There are many important moments I had with my father. You could call them early-childhood leadership workshops without much exaggeration. The image of a Heinz ketchup bottle always returns me to my family kitchen where I sit at the table watching my father strain to untwist the white cap. He displays exaggerated motions, conveying how tough it is to open the bottle, and soon he looks at me and says: “Would you help me?”
I rush to his side, untwist the cap, and my father relaxes.
“What would I do without you?” he says.
My father could have opened the bottle without the assistance of an elementary school child, but he wanted me to share in dealing with a specific problem, to learn from the process, and to feel some accomplishment. He was revealing the power of working with others, guiding me to take charge and give to others when necessary. It was a simple yet important lesson in others versus you, modesty versus pride.

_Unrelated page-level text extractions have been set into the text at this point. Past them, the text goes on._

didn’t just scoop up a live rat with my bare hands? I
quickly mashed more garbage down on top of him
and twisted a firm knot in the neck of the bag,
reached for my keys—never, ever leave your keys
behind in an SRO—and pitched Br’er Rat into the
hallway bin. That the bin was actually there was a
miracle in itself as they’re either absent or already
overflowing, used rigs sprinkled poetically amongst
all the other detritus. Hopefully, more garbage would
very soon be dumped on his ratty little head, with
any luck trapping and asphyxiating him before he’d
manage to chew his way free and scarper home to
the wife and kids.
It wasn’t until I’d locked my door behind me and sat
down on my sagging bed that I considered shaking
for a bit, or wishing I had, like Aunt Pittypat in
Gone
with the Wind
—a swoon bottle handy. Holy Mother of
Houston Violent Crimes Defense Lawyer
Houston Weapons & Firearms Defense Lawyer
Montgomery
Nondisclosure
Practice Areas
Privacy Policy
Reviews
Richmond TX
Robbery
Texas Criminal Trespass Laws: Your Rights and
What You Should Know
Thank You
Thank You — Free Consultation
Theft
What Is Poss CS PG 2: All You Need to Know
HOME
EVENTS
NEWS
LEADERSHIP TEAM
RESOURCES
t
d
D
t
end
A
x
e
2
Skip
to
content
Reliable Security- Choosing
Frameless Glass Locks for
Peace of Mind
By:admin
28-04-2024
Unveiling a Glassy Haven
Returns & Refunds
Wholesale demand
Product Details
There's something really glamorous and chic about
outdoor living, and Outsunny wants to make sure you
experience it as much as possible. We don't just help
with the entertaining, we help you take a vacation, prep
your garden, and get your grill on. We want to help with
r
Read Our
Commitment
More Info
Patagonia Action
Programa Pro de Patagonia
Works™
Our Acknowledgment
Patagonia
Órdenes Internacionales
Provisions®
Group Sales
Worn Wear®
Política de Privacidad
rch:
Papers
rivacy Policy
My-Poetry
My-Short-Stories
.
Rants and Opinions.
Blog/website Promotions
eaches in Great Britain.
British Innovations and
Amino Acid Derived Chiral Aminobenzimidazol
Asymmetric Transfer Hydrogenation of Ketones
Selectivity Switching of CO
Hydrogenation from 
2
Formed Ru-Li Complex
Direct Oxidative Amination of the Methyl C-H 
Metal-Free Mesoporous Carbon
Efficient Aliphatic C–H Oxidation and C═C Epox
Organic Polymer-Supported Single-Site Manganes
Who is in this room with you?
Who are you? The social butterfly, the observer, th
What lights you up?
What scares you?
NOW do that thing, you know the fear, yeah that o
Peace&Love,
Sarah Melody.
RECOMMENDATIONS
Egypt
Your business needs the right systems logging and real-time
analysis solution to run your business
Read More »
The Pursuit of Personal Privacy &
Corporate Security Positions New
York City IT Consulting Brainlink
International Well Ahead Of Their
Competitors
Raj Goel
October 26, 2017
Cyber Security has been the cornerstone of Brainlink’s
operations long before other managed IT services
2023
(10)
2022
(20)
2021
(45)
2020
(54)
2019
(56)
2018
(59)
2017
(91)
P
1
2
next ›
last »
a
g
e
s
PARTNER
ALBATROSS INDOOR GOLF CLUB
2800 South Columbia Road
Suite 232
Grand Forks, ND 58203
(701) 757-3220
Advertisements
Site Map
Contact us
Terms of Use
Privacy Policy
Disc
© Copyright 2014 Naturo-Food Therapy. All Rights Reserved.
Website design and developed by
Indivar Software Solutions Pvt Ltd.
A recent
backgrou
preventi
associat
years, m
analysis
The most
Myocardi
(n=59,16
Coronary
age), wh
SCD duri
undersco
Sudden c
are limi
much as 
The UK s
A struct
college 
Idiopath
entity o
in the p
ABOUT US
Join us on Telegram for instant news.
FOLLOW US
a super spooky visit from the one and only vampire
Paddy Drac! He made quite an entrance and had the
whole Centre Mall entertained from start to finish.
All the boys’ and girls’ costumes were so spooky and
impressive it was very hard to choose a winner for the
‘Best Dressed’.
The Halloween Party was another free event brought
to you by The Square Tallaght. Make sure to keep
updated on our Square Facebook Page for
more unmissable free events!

In today’s tech-driven global economy, effective leadership requires the ability to be responsive to daily “white cap” problems that at one time we could ignore. It’s an ever-shifting environment where a Yahoo and Blockbuster can be market leaders only to face the threat of competition from innovative product delivery models that Google and Netflix have provided; yet even Google and Netflix are immediately vulnerable due to change rooted in new technologies.
In the 21st century, we have an untidy business environment that mirrors my early-childhood leadership workshop in the family kitchen when my father continued to motivate me to help him untwist the “white cap.”